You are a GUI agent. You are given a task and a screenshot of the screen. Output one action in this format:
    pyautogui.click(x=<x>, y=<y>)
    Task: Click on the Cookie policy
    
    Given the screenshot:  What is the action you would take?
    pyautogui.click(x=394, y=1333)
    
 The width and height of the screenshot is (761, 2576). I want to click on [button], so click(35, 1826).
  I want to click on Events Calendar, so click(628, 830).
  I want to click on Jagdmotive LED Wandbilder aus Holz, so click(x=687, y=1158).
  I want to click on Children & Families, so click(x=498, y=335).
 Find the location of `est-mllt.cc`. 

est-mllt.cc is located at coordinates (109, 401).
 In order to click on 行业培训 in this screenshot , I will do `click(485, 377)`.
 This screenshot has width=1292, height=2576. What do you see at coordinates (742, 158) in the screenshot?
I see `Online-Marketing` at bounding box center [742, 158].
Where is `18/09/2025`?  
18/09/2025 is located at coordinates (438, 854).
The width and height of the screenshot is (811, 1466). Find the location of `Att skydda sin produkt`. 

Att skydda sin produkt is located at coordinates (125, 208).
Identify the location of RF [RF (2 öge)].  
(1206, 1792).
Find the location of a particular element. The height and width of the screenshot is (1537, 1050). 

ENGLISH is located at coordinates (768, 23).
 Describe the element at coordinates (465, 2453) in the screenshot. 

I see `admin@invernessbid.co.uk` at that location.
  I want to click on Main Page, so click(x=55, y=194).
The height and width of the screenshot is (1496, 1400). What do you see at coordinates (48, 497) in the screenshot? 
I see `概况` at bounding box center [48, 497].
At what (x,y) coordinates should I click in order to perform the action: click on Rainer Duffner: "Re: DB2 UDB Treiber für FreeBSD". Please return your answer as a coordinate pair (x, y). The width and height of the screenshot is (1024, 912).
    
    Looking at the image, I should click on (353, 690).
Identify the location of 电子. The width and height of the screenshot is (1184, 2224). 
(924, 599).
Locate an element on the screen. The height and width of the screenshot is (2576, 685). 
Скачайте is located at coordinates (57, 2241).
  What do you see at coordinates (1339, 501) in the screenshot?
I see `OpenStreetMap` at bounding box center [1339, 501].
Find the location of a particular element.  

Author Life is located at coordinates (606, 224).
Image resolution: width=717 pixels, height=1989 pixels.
##########
A word-for-word copy of the data above is the goal, so set it all down again.

■ **WRITTEN ANSWER**:
You are a GUI agent. You are given a task and a screenshot of the screen. Output one action in this format:
    pyautogui.click(x=<x>, y=<y>)
    Task: Click on the Cookie policy
    
    Given the screenshot:  What is the action you would take?
    pyautogui.click(x=394, y=1333)
    
 The width and height of the screenshot is (761, 2576). I want to click on [button], so click(35, 1826).
  I want to click on Events Calendar, so click(628, 830).
  I want to click on Jagdmotive LED Wandbilder aus Holz, so click(x=687, y=1158).
  I want to click on Children & Families, so click(x=498, y=335).
 Find the location of `est-mllt.cc`. 

est-mllt.cc is located at coordinates (109, 401).
 In order to click on 行业培训 in this screenshot , I will do `click(485, 377)`.
 This screenshot has width=1292, height=2576. What do you see at coordinates (742, 158) in the screenshot?
I see `Online-Marketing` at bounding box center [742, 158].
Where is `18/09/2025`?  
18/09/2025 is located at coordinates (438, 854).
The width and height of the screenshot is (811, 1466). Find the location of `Att skydda sin produkt`. 

Att skydda sin produkt is located at coordinates (125, 208).
Identify the location of RF [RF (2 öge)].  
(1206, 1792).
Find the location of a particular element. The height and width of the screenshot is (1537, 1050). 

ENGLISH is located at coordinates (768, 23).
 Describe the element at coordinates (465, 2453) in the screenshot. 

I see `admin@invernessbid.co.uk` at that location.
  I want to click on Main Page, so click(x=55, y=194).
The height and width of the screenshot is (1496, 1400). What do you see at coordinates (48, 497) in the screenshot? 
I see `概况` at bounding box center [48, 497].
At what (x,y) coordinates should I click in order to perform the action: click on Rainer Duffner: "Re: DB2 UDB Treiber für FreeBSD". Please return your answer as a coordinate pair (x, y). The width and height of the screenshot is (1024, 912).
    
    Looking at the image, I should click on (353, 690).
Identify the location of 电子. The width and height of the screenshot is (1184, 2224). 
(924, 599).
Locate an element on the screen. The height and width of the screenshot is (2576, 685). 
Скачайте is located at coordinates (57, 2241).
  What do you see at coordinates (1339, 501) in the screenshot?
I see `OpenStreetMap` at bounding box center [1339, 501].
Find the location of a particular element.  

Author Life is located at coordinates (606, 224).
Image resolution: width=717 pixels, height=1989 pixels.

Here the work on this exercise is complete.